A governing panel of the International Atomic Energy Agency rebuked Iran for denying access to sites suspected to have been involved in an illicit weapons program, the first such vote to pass since 2012.

“Iran has so far shown no intention of curtailing the ongoing expansion of its nuclear program and for months has refused to provide the answers and access required for the IAEA to conduct its critical verification work,” Secretary of State Mike Pompeo said Friday. “Given Iran’s prior covert nuclear weapons effort, it is imperative that Iran verifiably demonstrate that it has permanently abandoned all such work.”

The resolution condemned Iran for stonewalling inspectors who want to access facilities that Israeli intelligence officers exposed in 2018 following an operation. The measure was a rare moment of unity for the United States and its European allies as they denounced Tehran’s defiance of its obligations under the nuclear Nonproliferation Treaty despite their disagreements over Trump’s withdrawal from the 2015 Iran nuclear deal.

“Russia and China tried to shield Iran from scrutiny,” Brian Hook, the State Department’s point man for Iran policy, told reporters Friday. “As nuclear powers, China and Russia have special responsibilities not to support nations who play cat and mouse with the IAEA. Their votes were irresponsible, and the international community deserves better behavior.”

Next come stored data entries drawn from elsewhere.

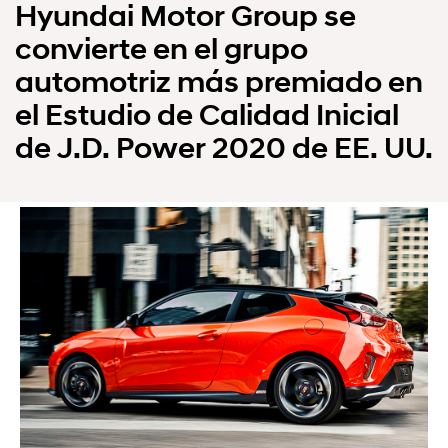
Hyundai Motor Group se
convierte en el grupo
automotriz más premiado en
el Estudio de Calidad Inicial
de J.D. Power 2020 de EE. UU.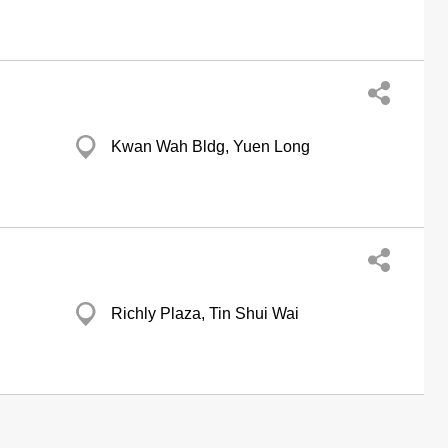
Kwan Wah Bldg, Yuen Long
Richly Plaza, Tin Shui Wai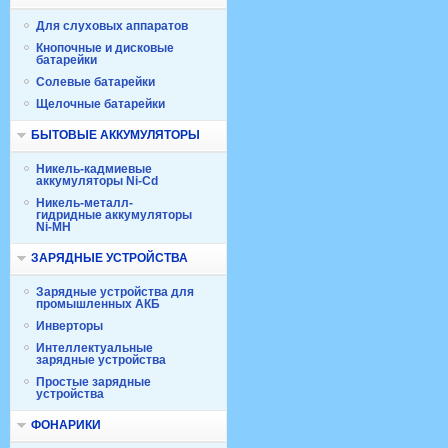
Для слуховых аппаратов
Кнопочные и дисковые
батарейки
Солевые батарейки
Щелочные батарейки
БЫТОВЫЕ АККУМУЛЯТОРЫ
Никель-кадмиевые
аккумуляторы Ni-Cd
Никель-металл-
гидридные аккумуляторы
Ni-MH
ЗАРЯДНЫЕ УСТРОЙСТВА
Зарядные устройства для
промышленных АКБ
Инверторы
Интеллектуальные
зарядные устройства
Простые зарядные
устройства
ФОНАРИКИ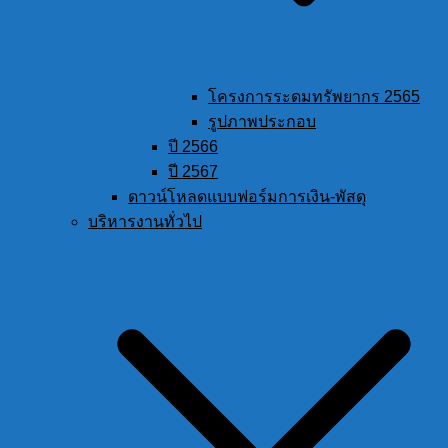
โครงการระดมทรัพยากร 2565
รูปภาพประกอบ
ปี 2566
ปี 2567
ดาวน์โหลดแบบฟอร์มการเงิน-พัสดุ
บริหารงานทั่วไป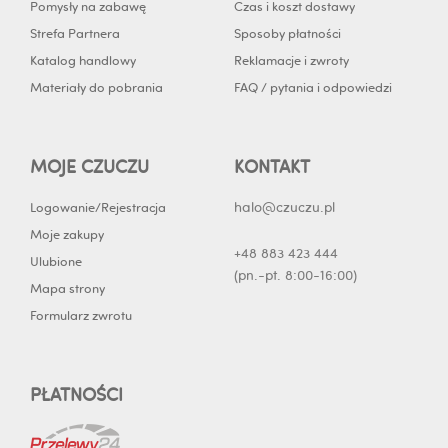
Pomysły na zabawę
Czas i koszt dostawy
n
Strefa Partnera
Sposoby płatności
Katalog handlowy
Reklamacje i zwroty
Materiały do pobrania
FAQ / pytania i odpowiedzi
MOJE CZUCZU
KONTAKT
halo@czuczu.pl
Logowanie/Rejestracja
Moje zakupy
+48 883 423 444
Ulubione
(pn.-pt. 8:00-16:00)
Mapa strony
Formularz zwrotu
PŁATNOŚCI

The public split over the IAEA inspections could foreshadow a deeper rupture at the United Nations Security Council. Trump administration officials, in an attempt to press Russia and China to agree to an extension of the arms embargo on Iran, are threatening to invoke a provision of the 2015 nuclear deal that enables the U.S. to renew all international sanctions unilaterally — a prospect that irritates both the authoritarian and Western members of the council, given Trump’s previous withdrawal from the pact.

“Increasingly, the politics of the Iran nuclear dispute is taking on elements of the great power rivalry between the U.S. on one hand and Russia and China on the other,” Foundation for Defense of Democracies senior analyst Behnam Ben Taleblu said Friday.

American officials reveled in the united democratic front against Iran’s nuclear program after years of acrimony related to disputes over the 2015 nuclear deal.

“We now have an opportunity to either stand together or not stand together in insisting that the rule of law be followed here, that Iran live up to its safeguards obligations,” Christopher A. Ford, the State Department’s lead official for nonproliferation issues, told reporters.

Pompeo, for his part, took care to embrace the IAEA. That is a change from his posture during the days when Iran deal proponents would invoke the agency’s affirmation that Iran was in technical compliance with the 2015 pact to criticize the American withdrawal.

“The United States remains committed to denying Iran any pathway to a nuclear weapon and will work through the IAEA’s board of governors to provide the IAEA the support it needs to resolve these serious matters,” he said.